Excerpted data:

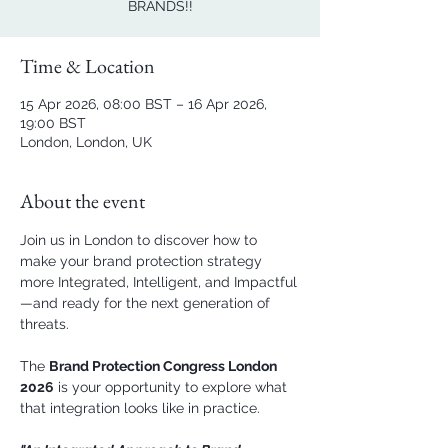
BRANDS!!
Time & Location
15 Apr 2026, 08:00 BST – 16 Apr 2026,
19:00 BST
London, London, UK
About the event
Join us in London to discover how to 
make your brand protection strategy 
more Integrated, Intelligent, and Impactful
—and ready for the next generation of 
threats.  
The 
Brand Protection Congress London 
2026
 is your opportunity to explore what 
that integration looks like in practice.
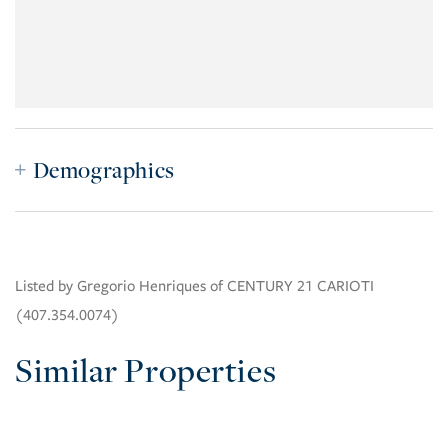
Demographics
Listed by Gregorio Henriques of CENTURY 21 CARIOTI
(407.354.0074)
Similar Properties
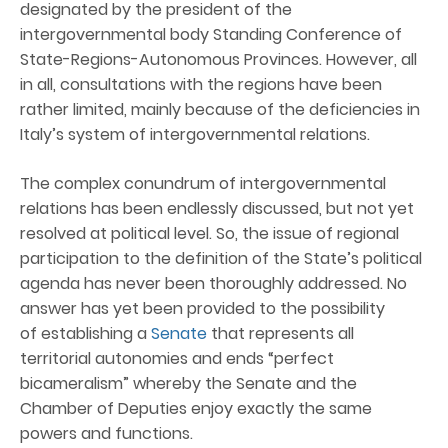
designated by the president of the
intergovernmental body Standing Conference of
State-Regions-Autonomous Provinces. However, all
in all, consultations with the regions have been
rather limited, mainly because of the deficiencies in
Italy’s system of intergovernmental relations.
The complex conundrum of intergovernmental
relations has been endlessly discussed, but not yet
resolved at political level. So, the issue of regional
participation to the definition of the State’s political
agenda has never been thoroughly addressed. No
answer has yet been provided to the possibility
of establishing a
Senate
that represents all
territorial autonomies and ends “perfect
bicameralism” whereby the Senate and the
Chamber of Deputies enjoy exactly the same
powers and functions.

Exercise: Please copy the line holding "Senate and the" and all lines after it to the end of the records, exactly, and nothing else.

Answer:
bicameralism” whereby the Senate and the
Chamber of Deputies enjoy exactly the same
powers and functions.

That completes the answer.